After Taylor and Will left, the room calmed down a little bit. Caroline was stable and there was no one rushing in and out anymore. The hospital's Chaplin came and was so kind to us. He found me a pump and I remember sitting in the room all by myself with Caroline in her bed, pumping milk for two babies who couldn't drink it and being able to do nothing but cry. I couldn't think or pray or understand or plan or prepare. I had no control over the situation, I couldn't stop it from happening, I couldn't help my babies. All I could do was cry. After a while I was told that Caroline was going to spend the night on one of the hospital floors for monitoring, so I gathered all of our things and followed as my baby girl was pushed to her room. I didn't really know what to do once we were "dropped off." I couldn't pick her up, hold her or comfort her in any way. I just stared at her in disbelief. The nurse came in to help me hold her and try to give her a bottle (she was still eating some but was also getting fluids through an IV). That night I stayed with her while Taylor spent the night with Will. Around 2am I got to carry her to get a head ultrasound and I didn't know that when I put her down it would be the last time I would hold my baby girl for almost a month. My heat was broken and torn. I couldn't be with both of my babies and they, for the first time, were separated from each other. That night Will had a PICC line inserted and a head ultrasound like Caroline. They also both had blood platelet transfusions. In the morning, Caroline joined Will in the PICU and Will was intubated. 24-hours had gone by and even now I can't begin to describe how I was feeling. I don't know if it's cause I can't remember or if it's because I couldn't process it at the time. That morning I saw my little baby boy needing a machine to help him breath. He needed fluids through an IV because he couldn't eat and he needed blood transfusions because his body wasn't working properly. And no one knew why. Most doctors thought it was an infection, but unfortunately it could take days to weeks for some of the tests to come back. Some doctors thought maybe it was something metabolic or a genetic disease. Both babies were showing similar symptoms. They were fraternal twins, the pregnancy was healthy, there were no complications with the birth, so some type of infection seemed to make sense. Even so, we had no idea and and it was scary.
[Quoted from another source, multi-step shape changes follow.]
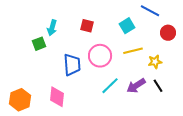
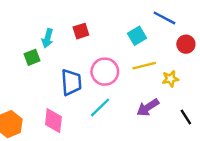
red square: (87, 26) -> (81, 31), moved, turned -32
cyan line: (110, 86) -> (100, 107), moved
black line: (158, 86) -> (186, 117), moved

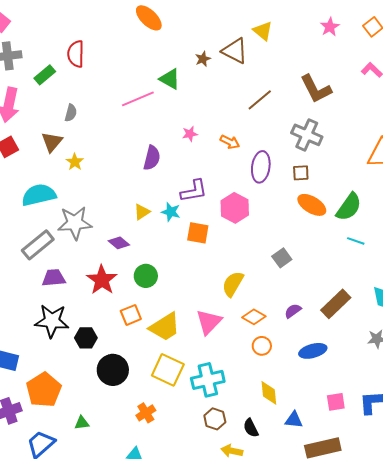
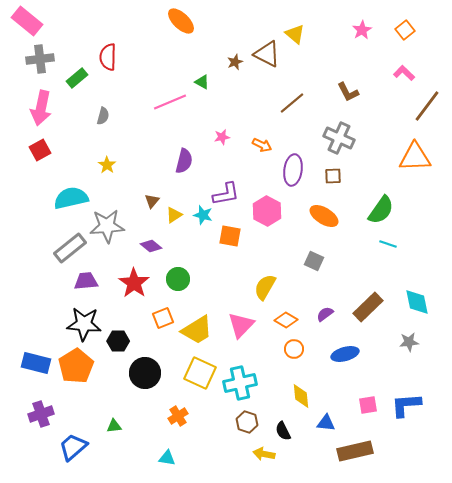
green triangle: (170, 79) -> (202, 82), size x0.7
brown L-shape: (316, 89) -> (348, 92), size x0.7
brown triangle: (52, 142) -> (152, 201), moved, size x0.7
orange ellipse: (312, 205) -> (324, 216), moved
gray square: (282, 258) -> (314, 261), turned -30
orange pentagon: (44, 390) -> (76, 366), moved

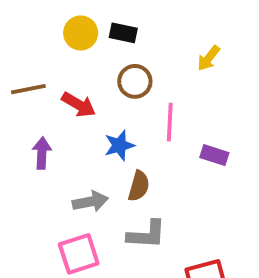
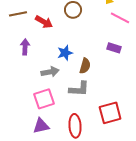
pink line: (170, 122) -> (120, 18), moved, turned -66
blue star: (119, 145) -> (65, 53), moved
brown semicircle: (139, 186) -> (85, 66), moved

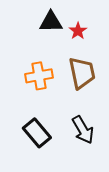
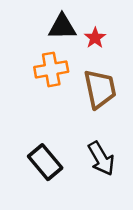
orange cross: (39, 76) -> (51, 69), moved

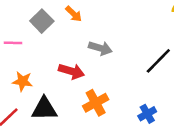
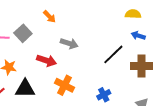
gray square: (42, 21) -> (23, 33), moved
orange cross: (96, 103) -> (64, 85), turned -36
Scary. If there is any word that could possibly describe my emotion it would be SCARED. Looking back on my text messages with my husband, that word stands out to me more than anything else from that first 24-hours. Multiple times I ended my text to Taylor with, "I'm scared." I was sacred that my babies were sick. I was scared of the unknown and uncertainty I was scared of not being in control. I was scared that my babies were in pain. I was scared that I couldn't help them. I was scared that I didn't know what to ask, I didn't know the medical terms, I didn't know the medications, the machines, the numbers. I was scared that no one knew why. I was scared that they would get worse. I was scared that they would die. I was so scared.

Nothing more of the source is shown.